The author is a young Assistant Professor who teaches literature at a sister University just down the road. I alerted a friend, my young student assistant, suspecting her interest might be piqued. She’s generally more open than I am to new fads — “Theory” — in literary journals. Sure enough, she took the bait.
A quick Google revealed that “The Coming Crisis” was assigned reading in a Grad Seminar at the neighboring University. She began sleuthing, and just a few days ago we met over coffee at The Great Lost Bear to catch up on her finds.
It turns out that the Assistant Professor – he’ll remain anonymous — is running his Seminar this Spring. The syllabus announced the theme: “Recent Trends in Affectivity Theory: Nomadic Ethics and Risky Technophilia.”
His vanguard piece, “The Coming Crisis in Affectivity Discourse” was just one of half a dozen assignments that, scanning the headings, were equally dim.
I learned that she had taken the E-Line, angled over to the Hutchins Humanities Building, slipped down the hallway to the English Department, and pilfered what she could of assorted handouts.
To her surprise – and mine — a quiz for the next class meeting lay amidst the litter. She swept that up too, and between sips of cappuccino, we perused the upcoming hurdles set for these aspiring PhD’s.
Why exactly the quiz had been left out in plain sight was puzzling. But it offered entry into dark alleys of current research. Could we find our way, the blind leading the blind, through the arcana strewn our way?
It would be tedious to report our stumbling and baffled fumbling. Excuse me if I’m letting you down.
You can sense what it was like — and why I’m at a loss for words — from the quiz questions themselves.
Enjoy!
♦
February 1, 2016: QUIZ:
Seminar: “Recent Trends in Affectivity Theory: Nomadic Ethics and Risky Technophilia.”

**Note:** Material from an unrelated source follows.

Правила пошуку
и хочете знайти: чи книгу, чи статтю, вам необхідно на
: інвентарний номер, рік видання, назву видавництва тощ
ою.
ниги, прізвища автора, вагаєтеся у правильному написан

Number your answers (one, two, etc.) just to the left of the options. Please sign at the bottom, and leave at the front desk when finished.
Rank in order of importance for abstract discourse
2) alterity
3) amor fati
Which best characterizes post-anthropocentrism?
1) becoming imperceptible
2) bio-power
3) capitalistic rhizome
Ethical Immanence highlights
1) figurations
2) image-work
3) material embodiments
Materialist projects fail due to
1) misplaced registers
2) the neo-liberal machine
3) network societies
Nomadic ethics embraces
1) non-unitary subjects
2) oceanic feelings
3) ontological limits
Post-secular spirituality features
1) posthuman ethics
2) posthuman subjects
3) totalistic re-positioning
Rank in order of desirability
1) redemptions from the past
2) rhetorics of high technology
3) romanticized nomadic subjectivity
Post-post-secular society is marked by
1) self-styled death
3) topology of affects
Rank in order of undesirability
1) trans-positioning zoë
2) transits and transposing
3) traumas transposed
♦♦
After thrashing through this quiz, and glancing at other materials assigned in the Grad Seminar, our cautious conclusion:
The Crisis in Affectivity Theory is Distressingly Real
♦
Ps. I can’t help adding these two recent real-life titles (2015) to the towers of babble: The Politics of Precarity, and Affective Critical Regionality.
♦
—Ed Mooney, Zeteo Contributor
Credits: Thanks to the intrepid author of a short six page published article in which each of the technical terms found above actually appeared at least once without irony, apology, or explication. Transposing the terms into titles and a quiz is my own device. Thanks to Google images.
♦
A new piece of cute jargon: “Toxic Borders and Bondages: Intersecting Ecology with Capitalism, Racism, Heteropatriarchy and (Dis)possession.”
LikeLike
And yet another piece of jargon: students at Oberlin complain (and the jargon clearly comes from their professors and their professors’ reading lists) — complain that “this institution functions on the premises of imperialism, white supremacy, capitalism, ableism, and a cissexist heteropatriarchy.” The malicious wonders of “Cissexist heteropatriarchy” will be explained soon.